GBP/USD is firm around 1.2800. The Bank of England releases its decision maker panel (DMP) survey today (9:30am London). 1-year expectations are expected to drop a tick to 2.8%. If so, it would be the lowest on record since this series began in 2022 and would move closer to the 2% target.

JPY ignored dovish comments by Bank of Japan (BOJ) Board Member Toyoaki Nakamura. Nakamura noted it was appropriate to maintain current monetary policy settings for the time being as he’s still not confidence about the sustainability of wage growth. Nakamura is a staunch BOJ dove, so his comments are not surprising. Nakamura voted against normalising policy in March.

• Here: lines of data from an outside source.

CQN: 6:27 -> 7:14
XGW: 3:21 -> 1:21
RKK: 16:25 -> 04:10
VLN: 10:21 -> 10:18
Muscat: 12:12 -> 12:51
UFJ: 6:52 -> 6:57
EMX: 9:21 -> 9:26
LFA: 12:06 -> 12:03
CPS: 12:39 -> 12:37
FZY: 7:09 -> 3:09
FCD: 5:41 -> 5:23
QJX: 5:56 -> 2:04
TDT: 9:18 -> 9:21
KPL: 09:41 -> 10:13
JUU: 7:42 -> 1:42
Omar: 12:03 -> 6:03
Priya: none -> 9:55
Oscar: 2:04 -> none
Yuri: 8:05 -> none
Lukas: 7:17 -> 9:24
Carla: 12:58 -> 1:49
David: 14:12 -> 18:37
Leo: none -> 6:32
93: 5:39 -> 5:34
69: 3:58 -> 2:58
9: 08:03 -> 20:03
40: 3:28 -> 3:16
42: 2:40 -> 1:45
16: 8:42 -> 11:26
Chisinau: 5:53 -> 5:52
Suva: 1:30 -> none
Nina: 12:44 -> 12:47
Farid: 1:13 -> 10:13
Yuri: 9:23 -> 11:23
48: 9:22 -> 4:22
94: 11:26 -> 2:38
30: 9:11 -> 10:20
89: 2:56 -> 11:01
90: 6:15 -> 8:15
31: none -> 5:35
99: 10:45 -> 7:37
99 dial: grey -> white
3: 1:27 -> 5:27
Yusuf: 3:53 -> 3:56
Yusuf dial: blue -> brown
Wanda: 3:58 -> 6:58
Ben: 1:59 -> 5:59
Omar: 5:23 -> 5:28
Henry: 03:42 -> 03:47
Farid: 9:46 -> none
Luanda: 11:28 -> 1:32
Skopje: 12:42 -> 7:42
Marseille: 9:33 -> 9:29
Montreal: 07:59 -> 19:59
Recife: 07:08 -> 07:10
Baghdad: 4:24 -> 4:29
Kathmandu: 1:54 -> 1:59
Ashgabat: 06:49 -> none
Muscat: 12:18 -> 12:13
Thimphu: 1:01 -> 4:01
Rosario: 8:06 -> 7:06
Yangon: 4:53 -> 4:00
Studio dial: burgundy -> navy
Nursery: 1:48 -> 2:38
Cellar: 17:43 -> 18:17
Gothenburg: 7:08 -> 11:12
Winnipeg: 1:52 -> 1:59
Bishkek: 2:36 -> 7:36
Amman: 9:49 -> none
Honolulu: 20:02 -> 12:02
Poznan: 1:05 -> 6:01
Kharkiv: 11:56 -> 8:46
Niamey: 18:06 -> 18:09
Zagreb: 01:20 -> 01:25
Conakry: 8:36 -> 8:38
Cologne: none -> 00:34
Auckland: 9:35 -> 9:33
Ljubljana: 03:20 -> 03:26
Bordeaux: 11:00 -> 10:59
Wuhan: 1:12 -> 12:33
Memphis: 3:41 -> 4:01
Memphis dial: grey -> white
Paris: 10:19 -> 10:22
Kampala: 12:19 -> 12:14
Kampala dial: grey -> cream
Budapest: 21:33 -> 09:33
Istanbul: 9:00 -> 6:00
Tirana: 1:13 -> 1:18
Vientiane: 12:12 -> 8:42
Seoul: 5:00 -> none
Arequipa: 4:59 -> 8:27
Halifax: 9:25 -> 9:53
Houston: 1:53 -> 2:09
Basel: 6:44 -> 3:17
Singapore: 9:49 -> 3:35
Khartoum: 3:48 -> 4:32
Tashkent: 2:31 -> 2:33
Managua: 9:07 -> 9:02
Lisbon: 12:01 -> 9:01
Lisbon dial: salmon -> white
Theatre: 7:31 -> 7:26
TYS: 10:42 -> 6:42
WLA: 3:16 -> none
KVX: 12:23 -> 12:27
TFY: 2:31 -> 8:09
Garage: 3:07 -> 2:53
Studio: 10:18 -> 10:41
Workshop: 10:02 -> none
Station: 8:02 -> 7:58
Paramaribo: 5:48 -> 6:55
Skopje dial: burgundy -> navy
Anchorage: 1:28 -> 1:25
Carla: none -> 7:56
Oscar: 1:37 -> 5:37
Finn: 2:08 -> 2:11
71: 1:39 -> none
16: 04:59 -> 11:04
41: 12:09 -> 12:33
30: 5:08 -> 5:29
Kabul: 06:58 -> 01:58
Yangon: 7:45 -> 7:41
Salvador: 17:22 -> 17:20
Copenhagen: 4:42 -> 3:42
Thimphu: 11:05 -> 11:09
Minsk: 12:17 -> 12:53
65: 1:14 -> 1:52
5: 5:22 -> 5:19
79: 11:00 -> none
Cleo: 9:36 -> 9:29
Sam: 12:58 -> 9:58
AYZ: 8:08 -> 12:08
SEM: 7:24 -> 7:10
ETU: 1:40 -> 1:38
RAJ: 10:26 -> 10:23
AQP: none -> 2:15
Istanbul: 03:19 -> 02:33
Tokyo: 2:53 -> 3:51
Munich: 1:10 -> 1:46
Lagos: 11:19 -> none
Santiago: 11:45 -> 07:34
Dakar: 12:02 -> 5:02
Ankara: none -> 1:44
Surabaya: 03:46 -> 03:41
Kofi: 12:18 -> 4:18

AUD/USD traded near the top-end of its three-week 0.6580-0.6700 range and NZD/USD rallied briefly to a three-month high above 0.6200 on positive risk sentiment. In Australia, lending data released overnight was strong and reinforces the RBA’s patient guidance before easing. The value of new housing loans commitments rose more than expected in April to 4.8% m/m (consensus: 1.5%) following a 3.8% increase in March. The increase in the value of new home loans was driven by owner-occupier (4.3% m/m) and investors (5.6% m/m).

In New Zealand, building activity plunged 4% q/q in Q1, the biggest quarterly decline since Q3 2021. Nevertheless, the drag on the economy from construction investment in Q1 is expected to be more than offset by the pick-up in consumer spending and higher terms of trade. Q1 GDP is released June 19. Q1 manufacturing activity is up next (11:45pm London).

USD/CAD retraced all its post Bank of Canada (BOC) meeting gains. Yesterday, the BOC cut the overnight rate 25bps to 4.75% and noted “if inflation continues to ease, and our confidence that inflation is headed sustainably to the 2% target continues to increase, it is reasonable to expect further cuts to our policy interest rate”. Still, BOC Governor Tiff Macklem warned the easing path will be gradual and data dependent. Overall, monetary policy divergence supports the downtrend in CAD versus AUD, NZD, and NOK. Unlike the BOC, the RBA, RBNZ and Norges Bank are in no rush to loosen policy.